The ASCI code has a specific guideline for celebrities which requires advertisements featuring celebrities to not violate the ASCI Code, and for celebrities to be familiar with the code in letter and spirit. Testimonials of celebrities must reflect their genuine, recent opinion and must be based on adequate information or experience about the product or service being advertised. The guidelines mandate that celebrities conduct due diligence to ensure that claims featured in the advertisements can be objectively verified and substantiated. Celebrities, when called upon, need to produce evidence of due diligence.
Alternatively, the advertiser should have developed the advertisement following ASCI’s advertising advice. Additionally, the ASCI code requires celebrities not to participate in the advertisement of a product, treatment or remedies that are prohibited for advertising under the Drugs & Magic Remedies (Objectionable Advertisements) Act, 1954; and the updated Drugs & Cosmetic Act, 1940, and Rules 1945 (Schedule J).
Here are some points to remember regarding the new guidelines and the influx of social media influencers as celebrities:
1. Historically, celebrities who could lend credibility for brands and influence large masses of people largely comprised popular actors and sports personalities.
2. However, in the recent years, the phenomenon of social media influencers has created new centers of mass-influence. In this scenario, it was necessary to broaden the definition of celebrities to include such influencers too.

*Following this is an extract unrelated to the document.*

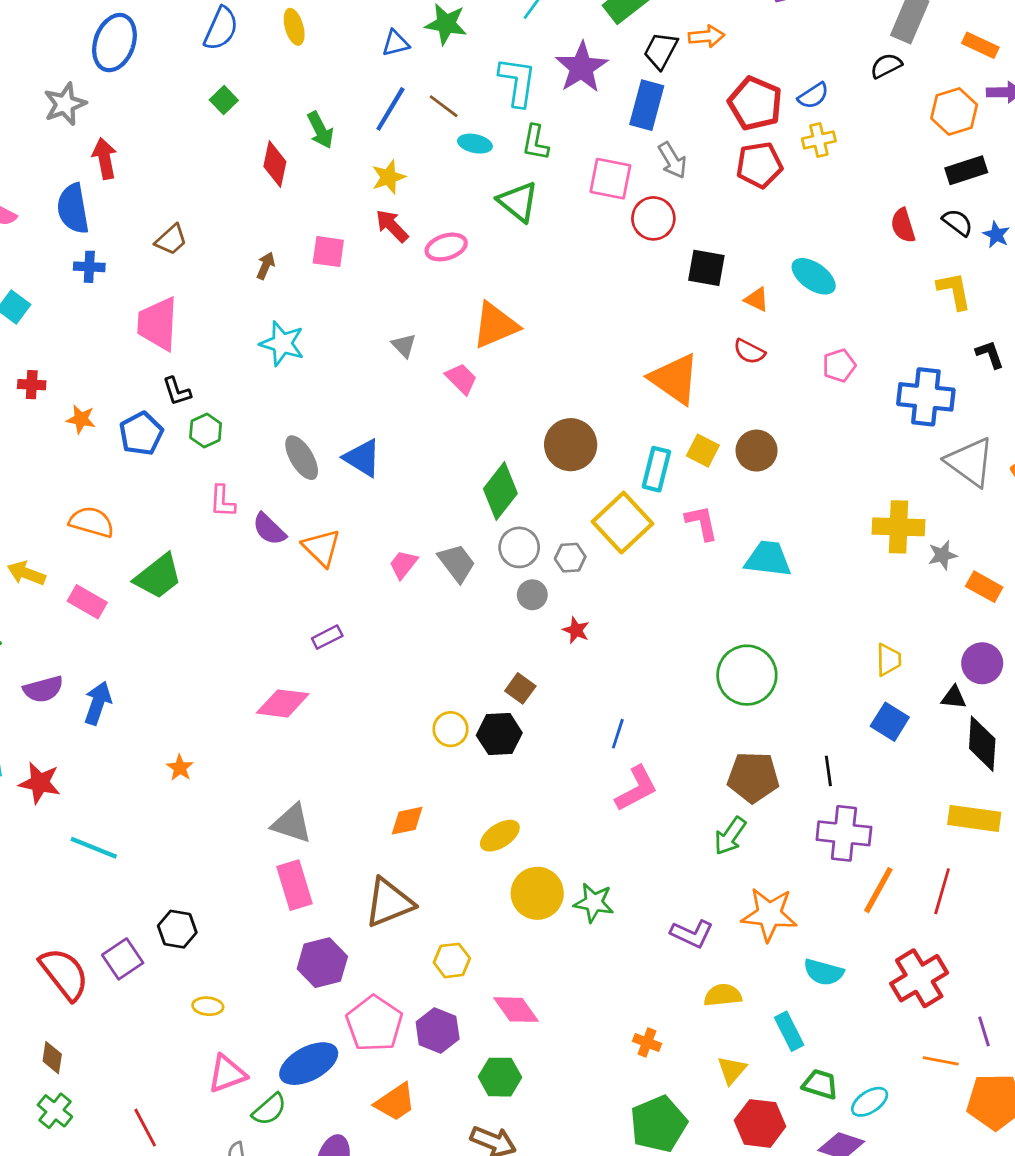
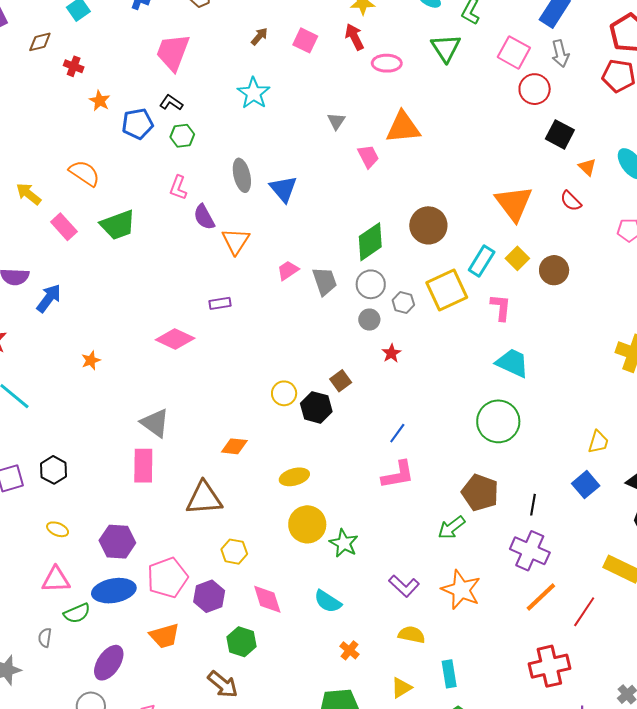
black L-shape: (177, 391) -> (171, 103), turned 125
cyan trapezoid: (768, 559) -> (512, 363), moved
purple hexagon: (322, 963) -> (117, 542), moved
cyan semicircle: (824, 972) -> (328, 601), moved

The ASCI code new defines celebrities as individuals that:
3. Get compensated Rs 40 lakh or equivalent value annually for appearing in advertisements or campaigns on any medium and any format
4. Have a social media following of 500,000 or more on any single social media handle
5. It would be important to note that the Consumer Protection Act, 2019 puts the responsibility of due diligence on all endorsers, whether they are celebrities or not. However, due to the disproportionate influence and impact of individuals with large followership, ASCI requires celebrities to demonstrate a much greater responsibility in making sure that their followers do not get deceived or misled.
ASCI has noticed a massive increase in ads featuring celebrities that are misleading. Versus the 55 ads that it processed in 2021-22, ASCI processed over 500 misleading ads featuring celebrities in 2022-23. This shows that in spite of their legal obligations, several celebrities continue to feature in ads that make misleading claims.
Manisha Kapoor, CEO and Secretary General, ASCI, commented, “With the advent of social media and the increasing popularity of influencers on digital media, the definition of celebrities has come to change drastically. Earlier, only personalities from the world of sports or entertainment were considered celebrities. Today, however, the scenario is different. We have a range of personalities who are extremely popular on social media and share a close personal connection with consumers. These personalities affect the spending habits of consumers who trust them. So, it’s vital to ensure consumer protection – especially when celebrities endorse products or services that can cause serious financial loss and physical harm. This update widens ASCI’s ambit and includes all those personalities who have a notable influence as celebrities. With this, we have taken yet another important step in furthering the cause of consumer safety with regard to advertising.”